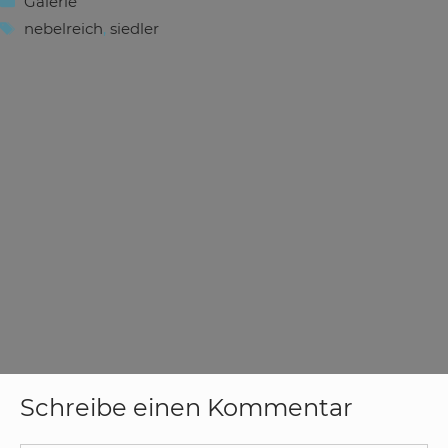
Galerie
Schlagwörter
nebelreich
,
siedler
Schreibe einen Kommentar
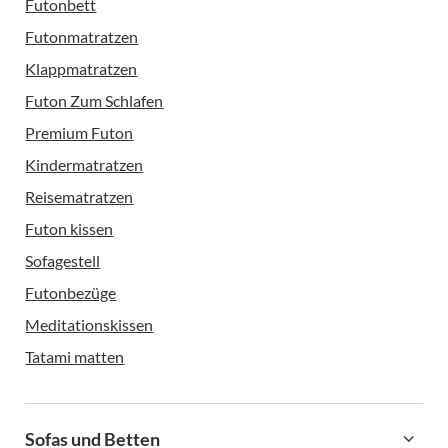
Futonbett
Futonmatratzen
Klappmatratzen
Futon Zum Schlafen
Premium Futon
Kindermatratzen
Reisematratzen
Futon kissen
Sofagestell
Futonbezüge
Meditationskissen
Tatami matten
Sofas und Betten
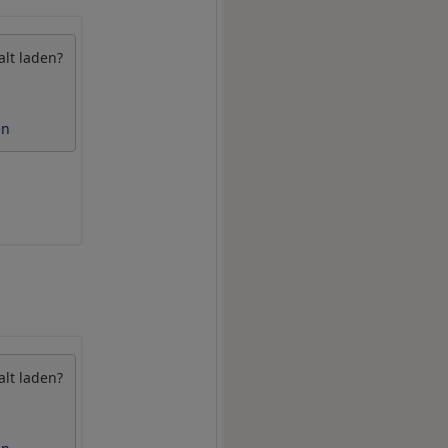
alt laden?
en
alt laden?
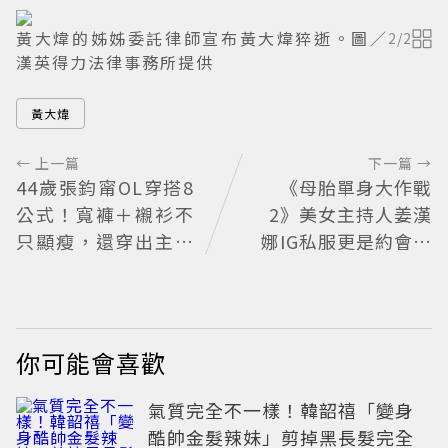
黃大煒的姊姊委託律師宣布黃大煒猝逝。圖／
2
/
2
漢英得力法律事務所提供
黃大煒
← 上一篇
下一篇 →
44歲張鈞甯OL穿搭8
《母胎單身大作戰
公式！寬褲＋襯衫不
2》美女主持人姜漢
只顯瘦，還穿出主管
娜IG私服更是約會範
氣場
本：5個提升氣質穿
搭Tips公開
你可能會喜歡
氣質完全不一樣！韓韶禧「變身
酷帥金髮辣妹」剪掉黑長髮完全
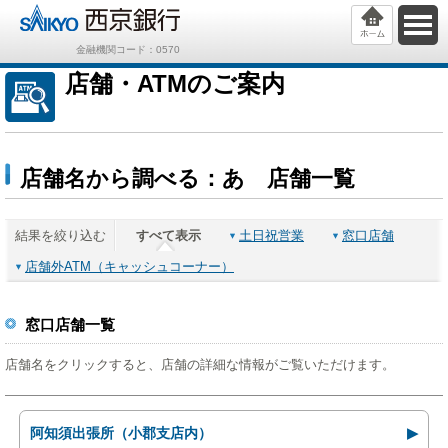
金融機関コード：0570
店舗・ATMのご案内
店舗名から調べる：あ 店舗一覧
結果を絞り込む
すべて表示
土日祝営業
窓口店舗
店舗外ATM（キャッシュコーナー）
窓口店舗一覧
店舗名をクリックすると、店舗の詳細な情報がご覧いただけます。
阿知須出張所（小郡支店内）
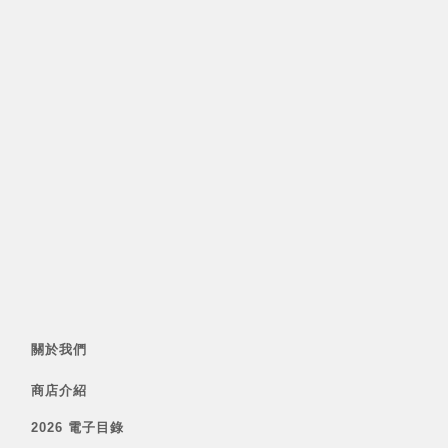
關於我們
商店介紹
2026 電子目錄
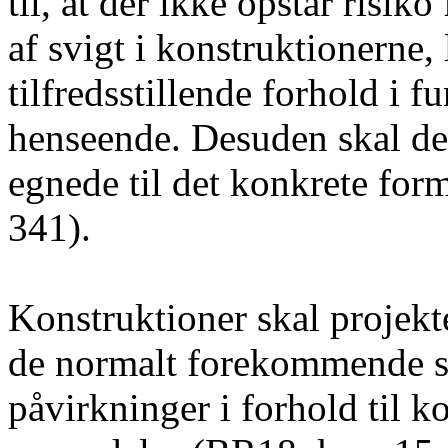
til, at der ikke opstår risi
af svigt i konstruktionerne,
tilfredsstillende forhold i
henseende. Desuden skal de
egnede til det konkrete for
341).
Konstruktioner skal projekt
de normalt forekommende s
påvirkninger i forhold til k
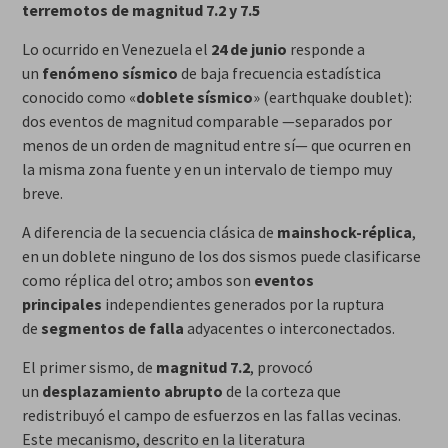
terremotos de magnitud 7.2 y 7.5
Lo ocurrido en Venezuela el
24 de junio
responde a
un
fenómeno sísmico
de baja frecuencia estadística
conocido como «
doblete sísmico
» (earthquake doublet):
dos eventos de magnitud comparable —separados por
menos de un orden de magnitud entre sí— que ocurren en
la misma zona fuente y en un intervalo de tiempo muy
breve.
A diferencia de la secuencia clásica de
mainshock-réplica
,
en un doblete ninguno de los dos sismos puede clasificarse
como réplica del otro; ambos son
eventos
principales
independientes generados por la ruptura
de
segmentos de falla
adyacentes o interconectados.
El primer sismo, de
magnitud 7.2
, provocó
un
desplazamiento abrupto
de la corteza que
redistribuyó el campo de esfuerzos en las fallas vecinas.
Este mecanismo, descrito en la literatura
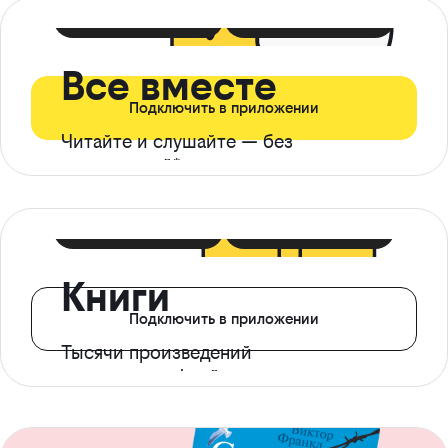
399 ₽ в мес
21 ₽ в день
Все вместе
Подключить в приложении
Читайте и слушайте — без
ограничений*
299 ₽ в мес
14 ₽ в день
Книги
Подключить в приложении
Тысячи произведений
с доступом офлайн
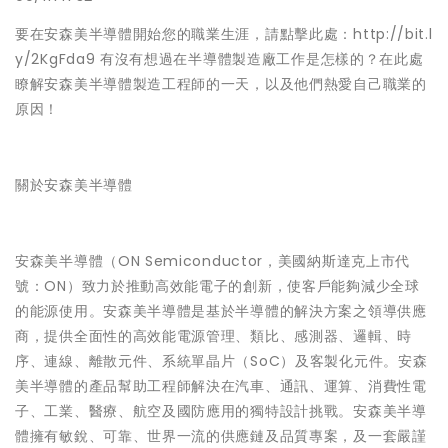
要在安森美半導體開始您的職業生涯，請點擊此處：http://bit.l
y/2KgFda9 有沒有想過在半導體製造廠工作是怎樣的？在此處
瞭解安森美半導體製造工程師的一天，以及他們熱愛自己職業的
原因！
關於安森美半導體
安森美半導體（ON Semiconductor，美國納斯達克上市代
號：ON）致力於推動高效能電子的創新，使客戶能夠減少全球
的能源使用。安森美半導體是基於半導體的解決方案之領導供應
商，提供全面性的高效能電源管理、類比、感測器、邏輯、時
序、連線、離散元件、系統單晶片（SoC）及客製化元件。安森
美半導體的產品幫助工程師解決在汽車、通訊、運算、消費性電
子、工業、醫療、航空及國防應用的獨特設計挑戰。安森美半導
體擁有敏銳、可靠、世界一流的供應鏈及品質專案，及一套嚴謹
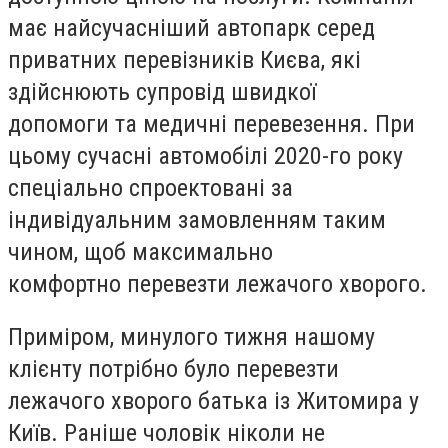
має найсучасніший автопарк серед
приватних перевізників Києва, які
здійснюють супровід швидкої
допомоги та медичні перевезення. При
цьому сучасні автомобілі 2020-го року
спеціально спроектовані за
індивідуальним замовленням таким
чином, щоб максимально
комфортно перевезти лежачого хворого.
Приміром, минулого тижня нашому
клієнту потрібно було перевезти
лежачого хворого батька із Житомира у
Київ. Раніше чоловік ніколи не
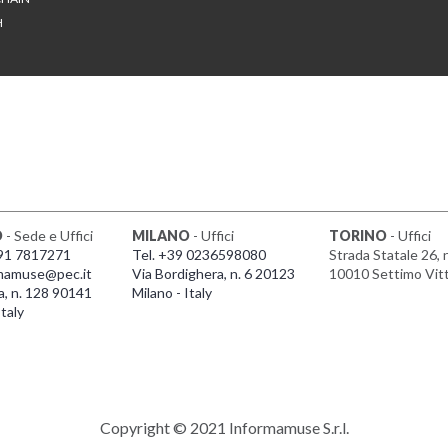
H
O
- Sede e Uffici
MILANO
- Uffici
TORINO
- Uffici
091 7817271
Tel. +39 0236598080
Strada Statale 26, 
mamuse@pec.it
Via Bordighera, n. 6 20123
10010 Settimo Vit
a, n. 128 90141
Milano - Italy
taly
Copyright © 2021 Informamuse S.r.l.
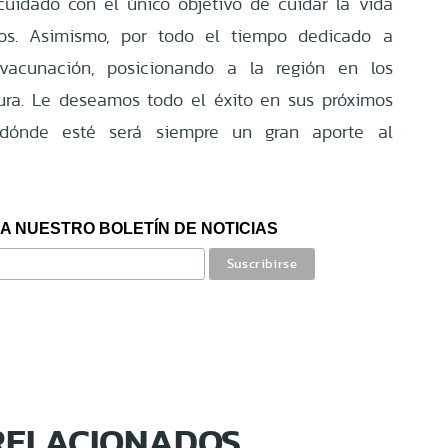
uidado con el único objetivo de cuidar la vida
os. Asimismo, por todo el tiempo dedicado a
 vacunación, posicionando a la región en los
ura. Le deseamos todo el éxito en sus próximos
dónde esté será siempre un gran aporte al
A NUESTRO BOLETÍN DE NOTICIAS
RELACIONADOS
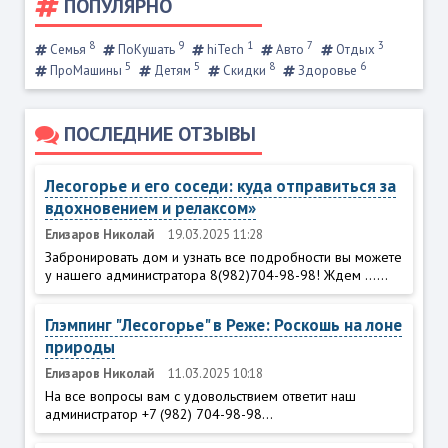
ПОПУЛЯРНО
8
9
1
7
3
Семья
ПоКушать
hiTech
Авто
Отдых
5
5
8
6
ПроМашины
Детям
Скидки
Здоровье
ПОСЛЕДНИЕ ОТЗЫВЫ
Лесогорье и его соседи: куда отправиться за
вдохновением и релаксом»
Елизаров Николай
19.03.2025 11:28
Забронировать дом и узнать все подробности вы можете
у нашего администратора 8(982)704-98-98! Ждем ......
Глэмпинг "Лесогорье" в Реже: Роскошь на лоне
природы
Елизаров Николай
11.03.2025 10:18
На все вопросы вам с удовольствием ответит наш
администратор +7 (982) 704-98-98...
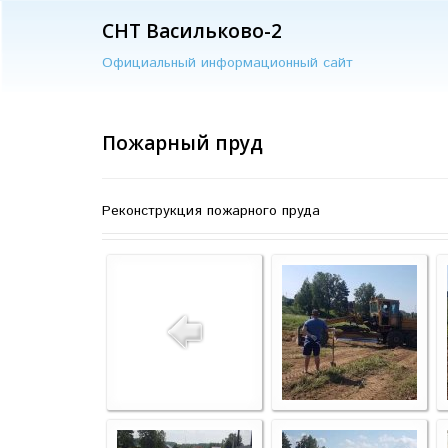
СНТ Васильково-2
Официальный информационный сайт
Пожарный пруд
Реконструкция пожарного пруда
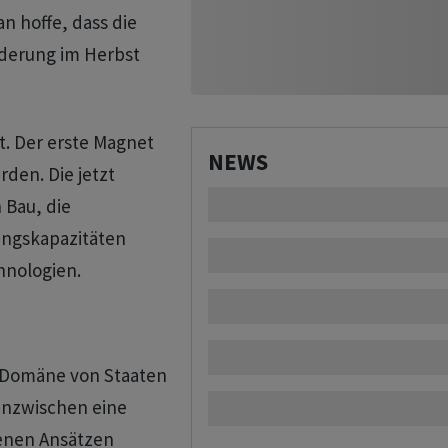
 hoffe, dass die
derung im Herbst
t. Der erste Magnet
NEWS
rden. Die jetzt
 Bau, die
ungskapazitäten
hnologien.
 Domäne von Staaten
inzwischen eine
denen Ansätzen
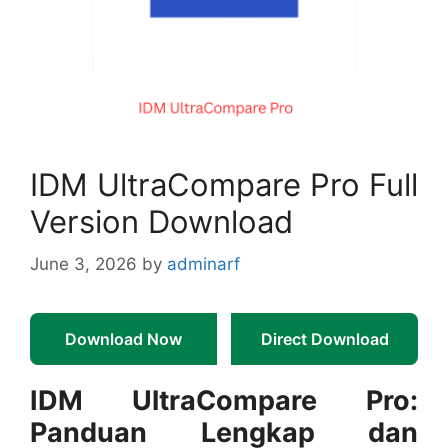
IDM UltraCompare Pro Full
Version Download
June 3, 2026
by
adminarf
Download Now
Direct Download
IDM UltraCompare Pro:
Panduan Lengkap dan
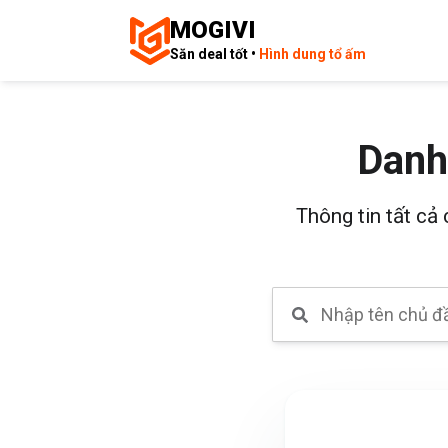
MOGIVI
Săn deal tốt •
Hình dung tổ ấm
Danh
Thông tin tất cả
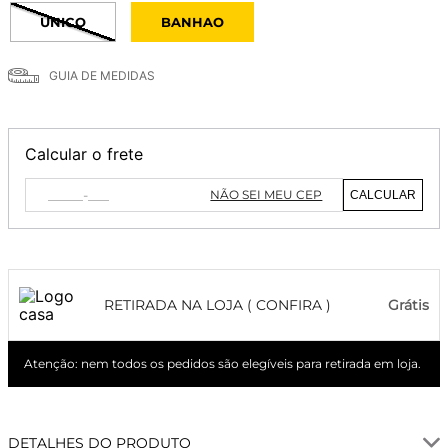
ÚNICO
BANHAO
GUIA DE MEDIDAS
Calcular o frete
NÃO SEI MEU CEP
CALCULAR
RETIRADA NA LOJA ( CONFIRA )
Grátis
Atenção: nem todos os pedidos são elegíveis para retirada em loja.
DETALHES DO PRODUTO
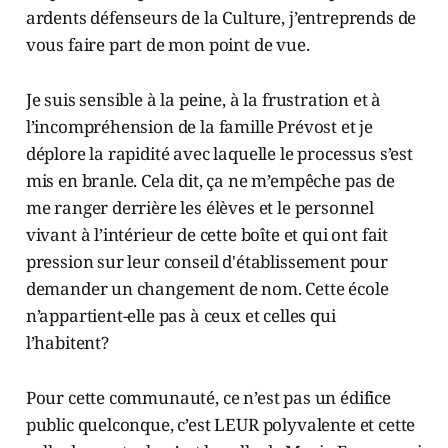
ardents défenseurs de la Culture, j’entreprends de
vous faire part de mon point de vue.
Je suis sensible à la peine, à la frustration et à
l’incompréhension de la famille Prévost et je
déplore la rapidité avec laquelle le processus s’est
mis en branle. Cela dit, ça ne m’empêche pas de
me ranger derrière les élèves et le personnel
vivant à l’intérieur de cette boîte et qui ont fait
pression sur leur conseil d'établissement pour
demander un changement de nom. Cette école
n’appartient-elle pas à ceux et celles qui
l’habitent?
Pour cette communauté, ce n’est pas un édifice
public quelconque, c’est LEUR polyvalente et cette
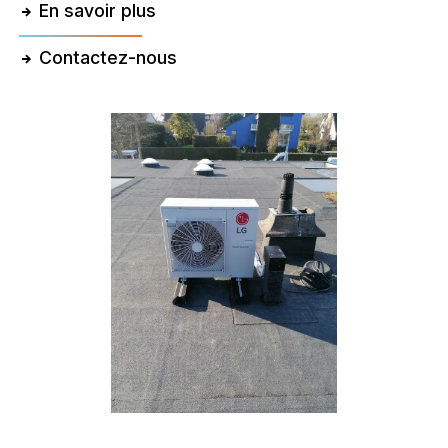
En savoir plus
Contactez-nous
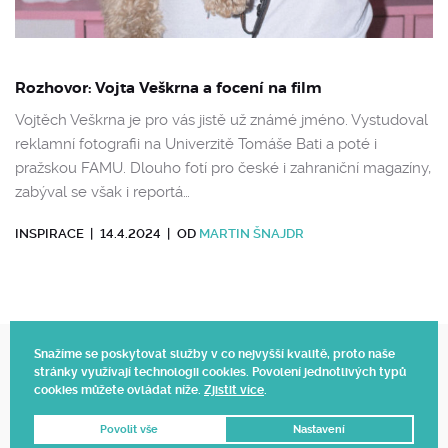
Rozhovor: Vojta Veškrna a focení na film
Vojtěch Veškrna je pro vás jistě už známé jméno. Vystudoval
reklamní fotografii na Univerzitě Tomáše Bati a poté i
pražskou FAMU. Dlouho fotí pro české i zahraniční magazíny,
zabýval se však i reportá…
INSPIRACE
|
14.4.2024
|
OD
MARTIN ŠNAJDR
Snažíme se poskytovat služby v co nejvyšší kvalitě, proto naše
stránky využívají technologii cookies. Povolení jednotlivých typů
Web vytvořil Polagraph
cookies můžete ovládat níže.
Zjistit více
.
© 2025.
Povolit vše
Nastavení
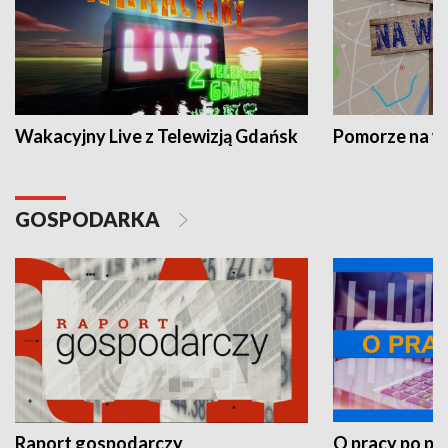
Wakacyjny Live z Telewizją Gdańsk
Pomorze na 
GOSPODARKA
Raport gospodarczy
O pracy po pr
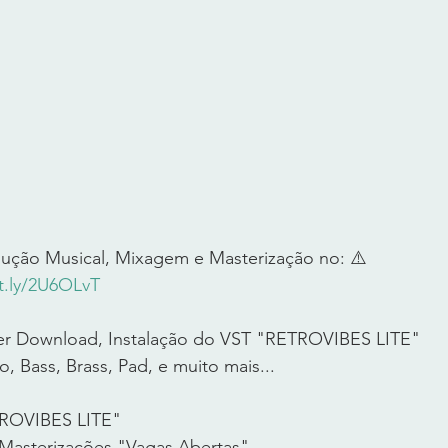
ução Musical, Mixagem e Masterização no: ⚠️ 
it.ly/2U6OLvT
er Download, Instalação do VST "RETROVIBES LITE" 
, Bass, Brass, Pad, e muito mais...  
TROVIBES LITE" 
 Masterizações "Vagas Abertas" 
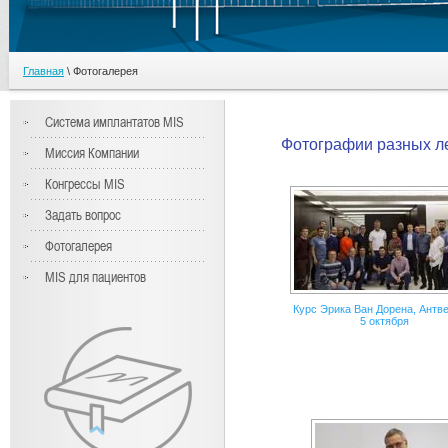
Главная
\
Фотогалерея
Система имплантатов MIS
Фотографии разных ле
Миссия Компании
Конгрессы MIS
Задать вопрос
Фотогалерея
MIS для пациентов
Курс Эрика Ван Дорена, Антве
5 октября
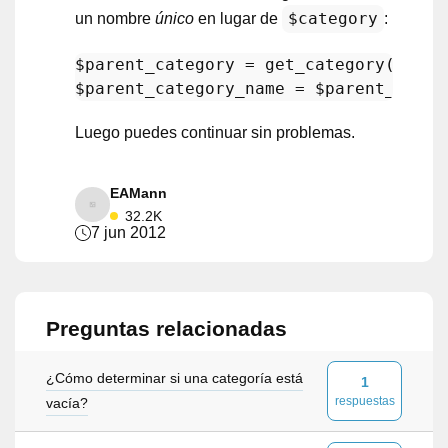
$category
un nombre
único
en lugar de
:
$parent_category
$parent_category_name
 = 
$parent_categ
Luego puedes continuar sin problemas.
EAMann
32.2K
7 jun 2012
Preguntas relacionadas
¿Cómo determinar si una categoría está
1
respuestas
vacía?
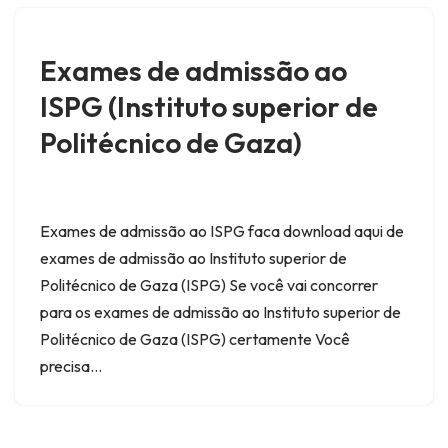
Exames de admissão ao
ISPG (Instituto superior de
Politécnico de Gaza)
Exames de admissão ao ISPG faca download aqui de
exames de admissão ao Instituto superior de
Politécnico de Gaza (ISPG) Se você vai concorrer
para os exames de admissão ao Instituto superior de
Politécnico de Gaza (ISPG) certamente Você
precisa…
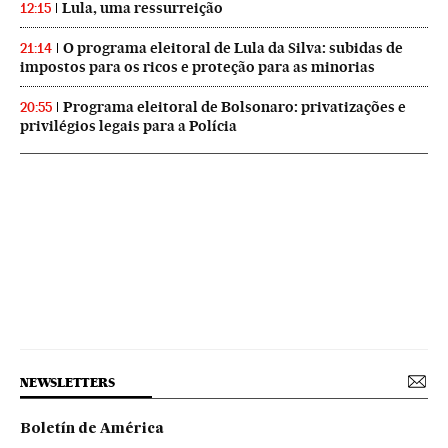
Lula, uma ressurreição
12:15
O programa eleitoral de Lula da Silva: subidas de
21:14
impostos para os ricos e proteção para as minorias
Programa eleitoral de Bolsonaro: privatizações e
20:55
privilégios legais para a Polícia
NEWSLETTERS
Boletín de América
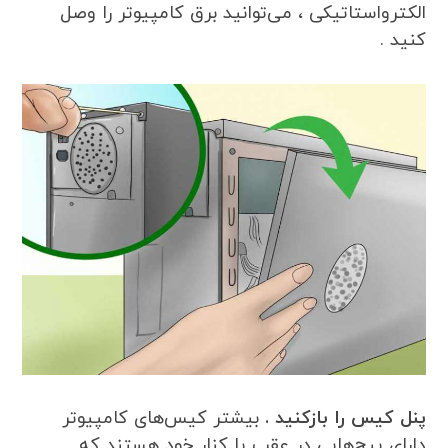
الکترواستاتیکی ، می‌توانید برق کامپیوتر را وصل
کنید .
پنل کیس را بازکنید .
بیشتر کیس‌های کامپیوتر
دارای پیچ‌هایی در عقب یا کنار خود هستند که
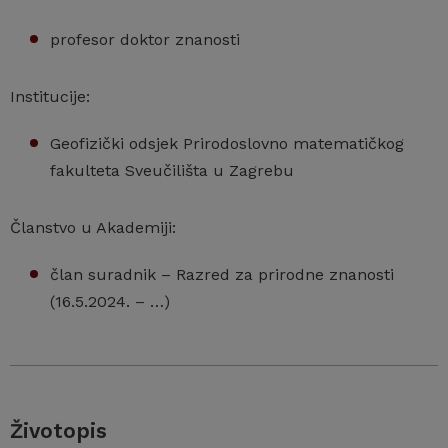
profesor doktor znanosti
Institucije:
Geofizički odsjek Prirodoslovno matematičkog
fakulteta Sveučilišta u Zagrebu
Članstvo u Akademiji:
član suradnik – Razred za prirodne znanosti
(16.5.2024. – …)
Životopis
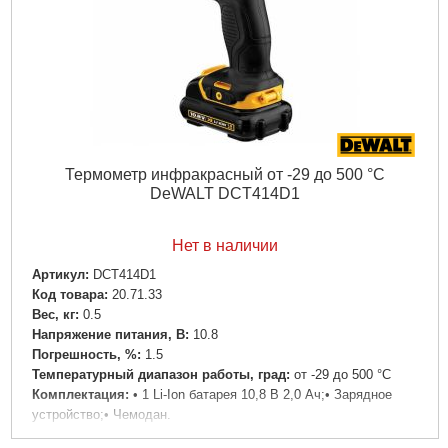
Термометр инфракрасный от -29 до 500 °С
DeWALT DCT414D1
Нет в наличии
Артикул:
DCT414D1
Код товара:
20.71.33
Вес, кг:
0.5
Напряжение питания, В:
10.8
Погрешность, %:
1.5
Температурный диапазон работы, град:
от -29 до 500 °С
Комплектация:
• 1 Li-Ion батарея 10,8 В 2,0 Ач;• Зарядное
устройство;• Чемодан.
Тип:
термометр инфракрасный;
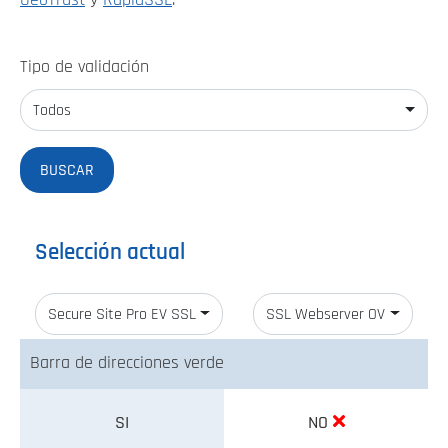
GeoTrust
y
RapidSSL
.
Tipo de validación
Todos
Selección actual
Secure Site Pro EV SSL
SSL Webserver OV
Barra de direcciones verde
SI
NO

------

--- Work instructions ---
The expected output is the lines above from the one containing "漢英得力法律事務所提供" to the one containing "fenómeno sísmico", both ends included, reproduced exactly with every picture left out.

--- Exercise response ---
漢英得力法律事務所提供
黃大煒
← 上一篇
下一篇 →
44歲張鈞甯OL穿搭8
《母胎單身大作戰
公式！寬褲＋襯衫不
2》美女主持人姜漢
只顯瘦，還穿出主管
娜IG私服更是約會範
氣場
本：5個提升氣質穿
搭Tips公開
你可能會喜歡
氣質完全不一樣！韓韶禧「變身
酷帥金髮辣妹」剪掉黑長髮完全
金融機関コード：0570
店舗・ATMのご案内
店舗名から調べる：あ 店舗一覧
結果を絞り込む
すべて表示
土日祝営業
窓口店舗
店舗外ATM（キャッシュコーナー）
窓口店舗一覧
店舗名をクリックすると、店舗の詳細な情報がご覧いただけます。
阿知須出張所（小郡支店内）
關於我們
商店介紹
2026 電子目錄
til, at der ikke opstår risi
af svigt i konstruktionerne,
tilfredsstillende forhold i
henseende. Desuden skal de
egnede til det konkrete for
341).
Konstruktioner skal projekt
de normalt forekommende s
påvirkninger i forhold til k
terremotos de magnitud 7.2 y 7.5
Lo ocurrido en Venezuela el
24 de junio
responde a
un
fenómeno sísmico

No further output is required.